Surrender Passport

sarath48

Registered Users (C)
My citizenship interview around the corner. I want to find out if I have to surrender my passport at the interview as my intention is to have dual citizenship. Will they not approve if I say I do not want to give up nationality. Or how do I go about it.

Thanks in advance.
 
They will ask you for your passport to verify your identity but you'll get it back. During oath you will renounce allegiance to your former state but for most countries such a declaration is not enough to lose nationality.

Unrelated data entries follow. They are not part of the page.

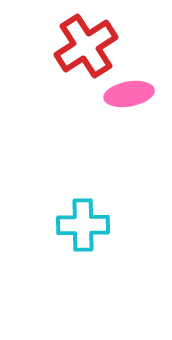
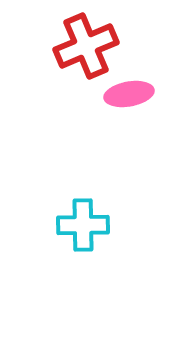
red cross: rotated 10 degrees clockwise
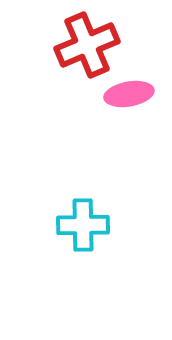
red cross: moved 1 px right, 1 px up
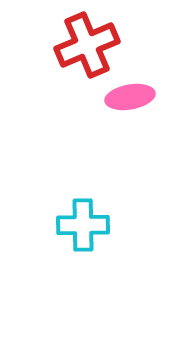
pink ellipse: moved 1 px right, 3 px down
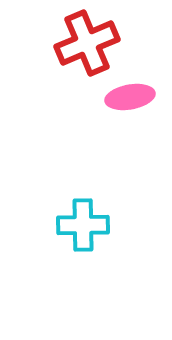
red cross: moved 2 px up
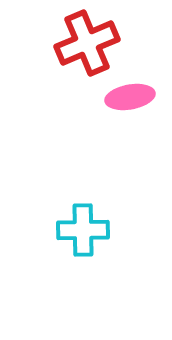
cyan cross: moved 5 px down
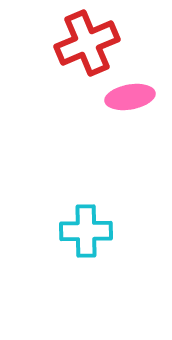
cyan cross: moved 3 px right, 1 px down
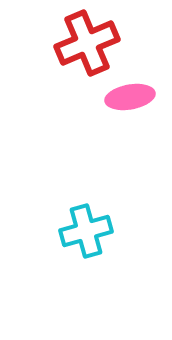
cyan cross: rotated 15 degrees counterclockwise
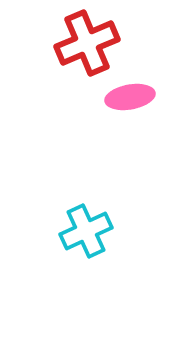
cyan cross: rotated 9 degrees counterclockwise
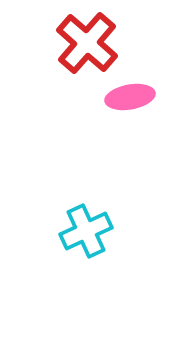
red cross: rotated 26 degrees counterclockwise
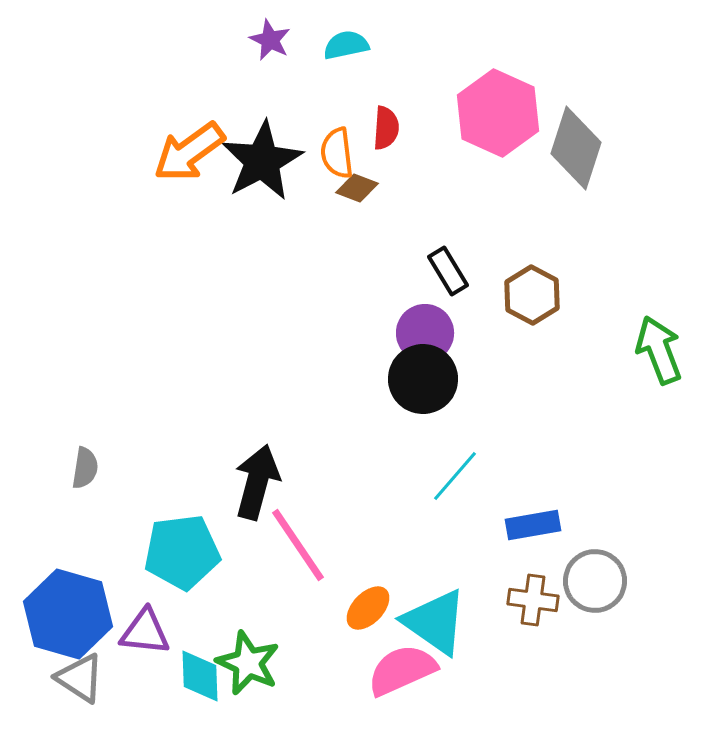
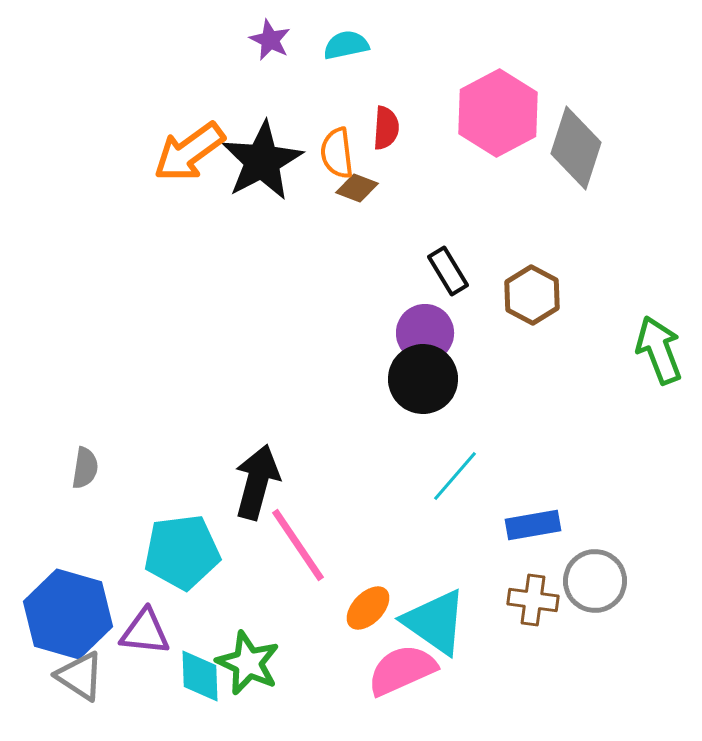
pink hexagon: rotated 8 degrees clockwise
gray triangle: moved 2 px up
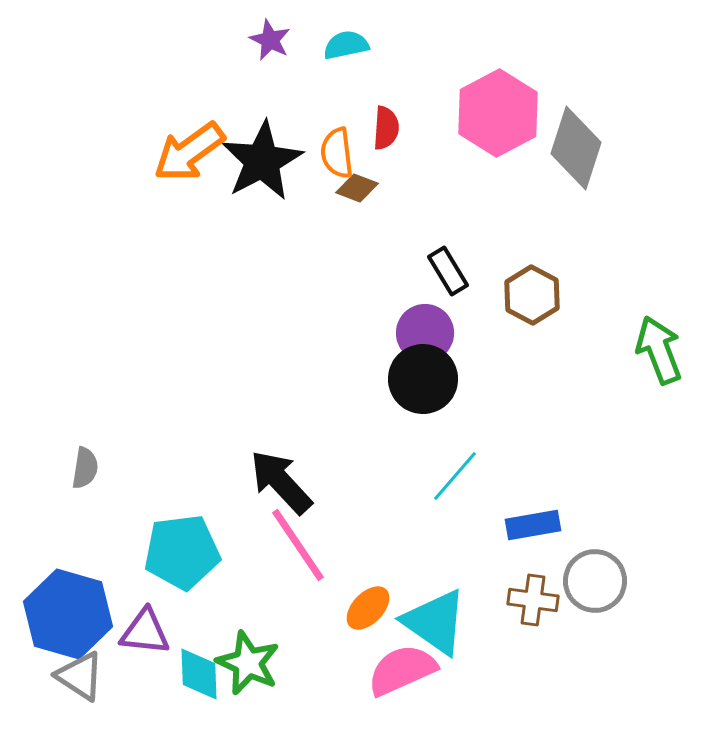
black arrow: moved 24 px right; rotated 58 degrees counterclockwise
cyan diamond: moved 1 px left, 2 px up
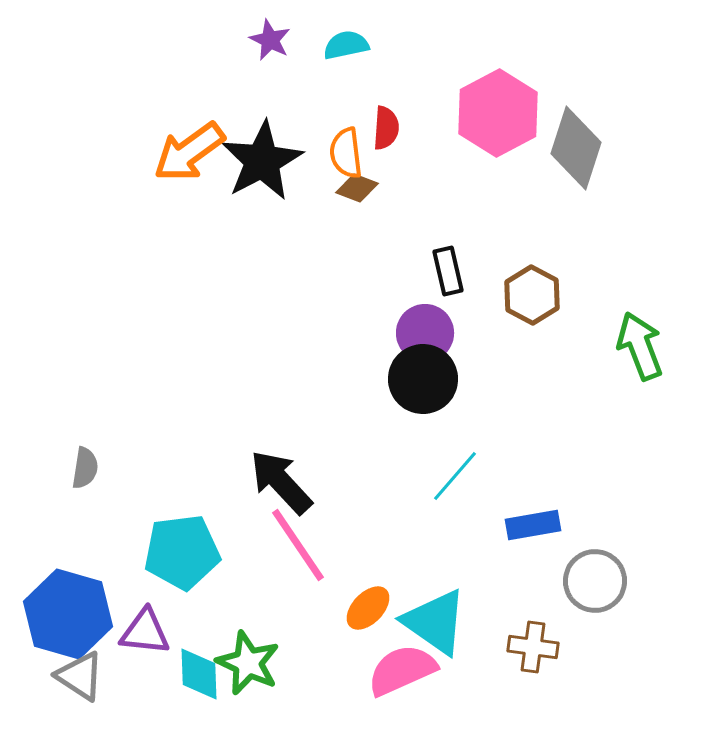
orange semicircle: moved 9 px right
black rectangle: rotated 18 degrees clockwise
green arrow: moved 19 px left, 4 px up
brown cross: moved 47 px down
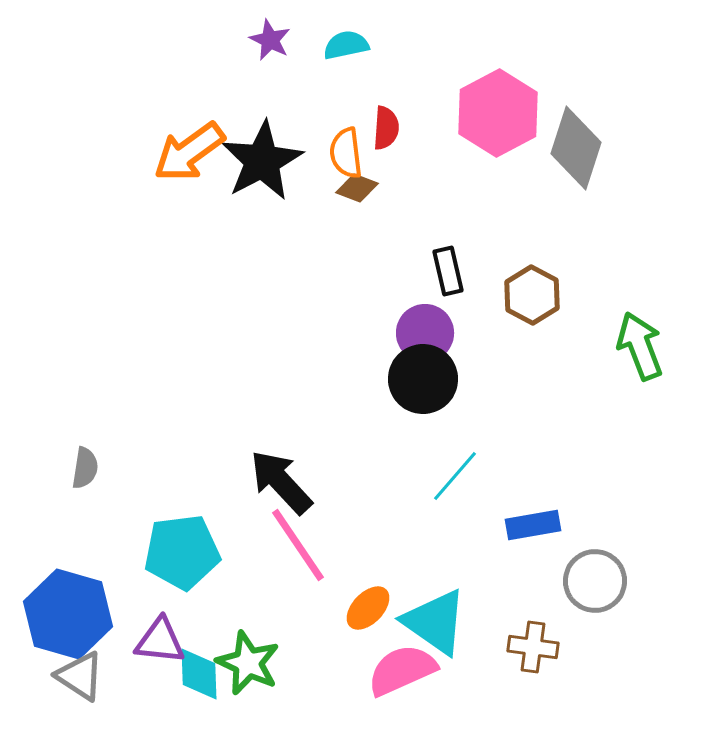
purple triangle: moved 15 px right, 9 px down
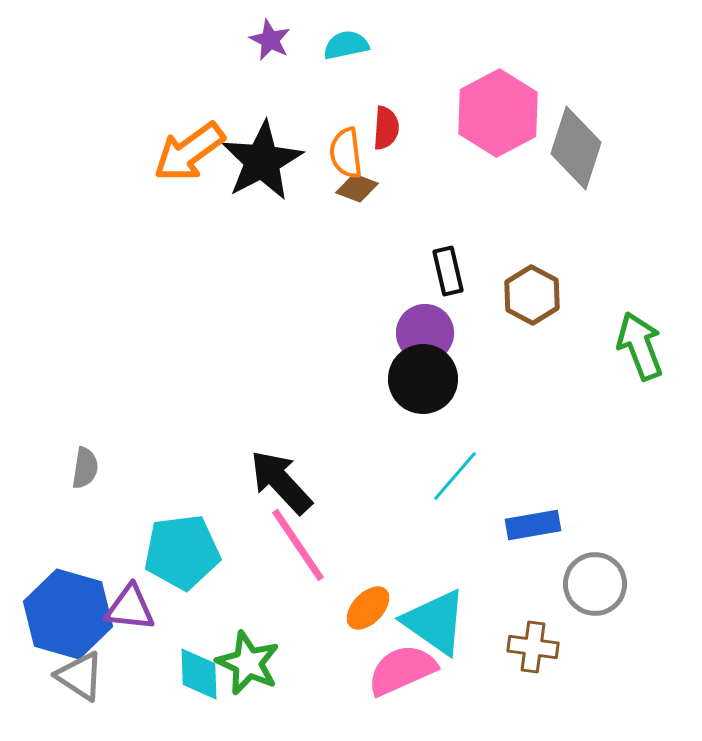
gray circle: moved 3 px down
purple triangle: moved 30 px left, 33 px up
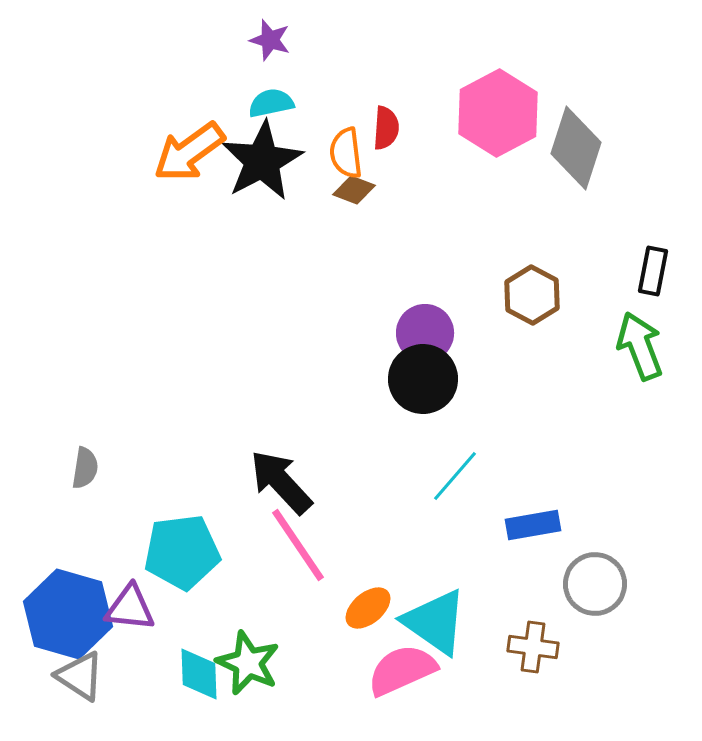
purple star: rotated 9 degrees counterclockwise
cyan semicircle: moved 75 px left, 58 px down
brown diamond: moved 3 px left, 2 px down
black rectangle: moved 205 px right; rotated 24 degrees clockwise
orange ellipse: rotated 6 degrees clockwise
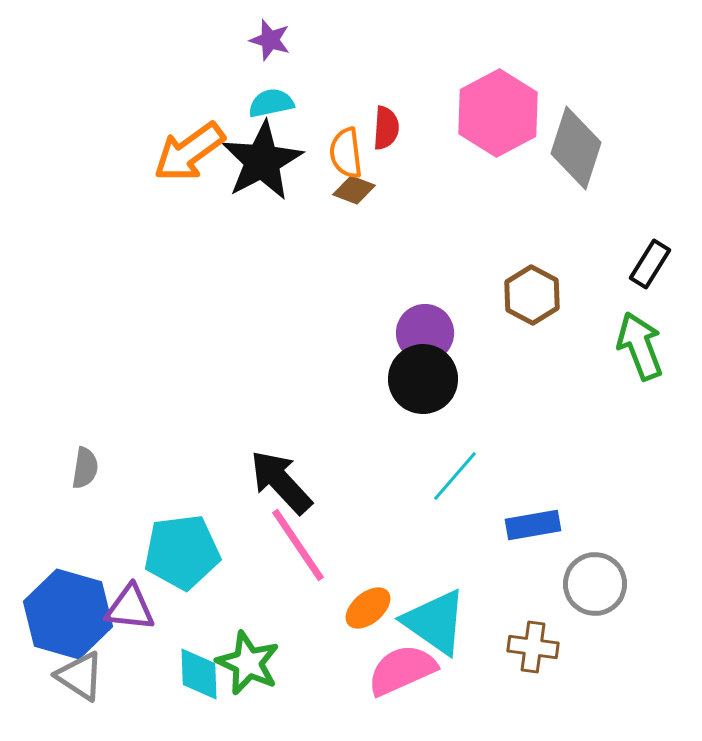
black rectangle: moved 3 px left, 7 px up; rotated 21 degrees clockwise
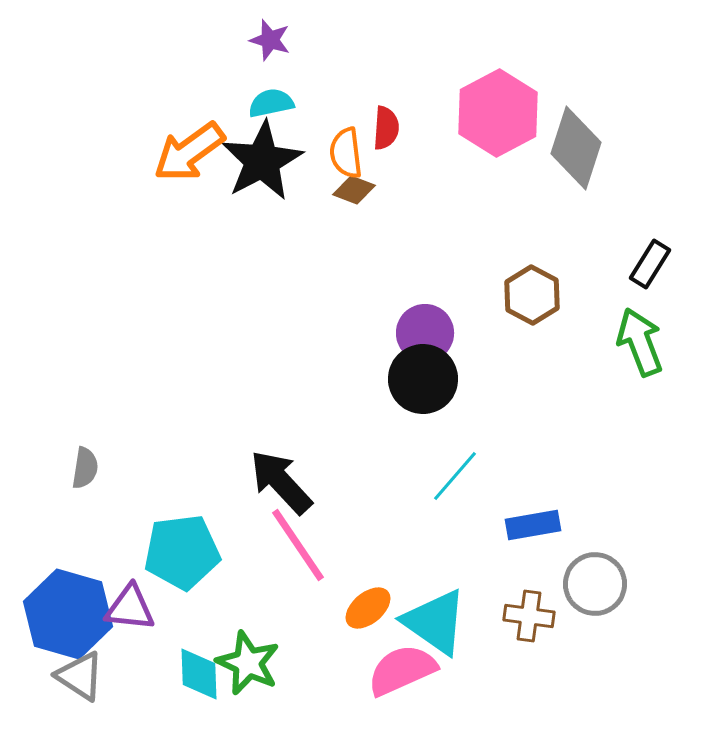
green arrow: moved 4 px up
brown cross: moved 4 px left, 31 px up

Currently, US does not care if you hold other nationalities. Whether you lose your old nationality depends entirely on laws of your old country. Some countries, i.e. India and China make you lose your old citizenship. Most of other countries do not.
 
My citizenship interview around the corner. I want to find out if I have to surrender my passport at the interview as my intention is to have dual citizenship. Will they not approve if I say I do not want to give up nationality. Or how do I go about it.

Thanks in advance.

No, you don't surrender your passport at interview. They can't take away your foreign passport or citizenship. If the IO asks you whether you are willing to renounce your other citizenship, just answer yes..it's part of question whether you are willing to take the oath of allegiance, but has no impact on your foreign citizenship status.
 
I concur.... no need for USCIS to take your passport

No, you don't surrender your passport at interview. They can't take away your foreign passport or citizenship. If the IO asks you whether you are willing to renounce your other citizenship, just answer yes..it's part of question whether you are willing to take the oath of allegiance, but has no impact on your foreign citizenship status.
 
I concur.... no need for USCIS to take your passport
Not only no need, but they have no right to either. A passport belongs to the country issuing it, not to the person whose name it is in, so the holder can't give it away and no one but the issuing country can take it. The same goes for altering or defacing it in any way.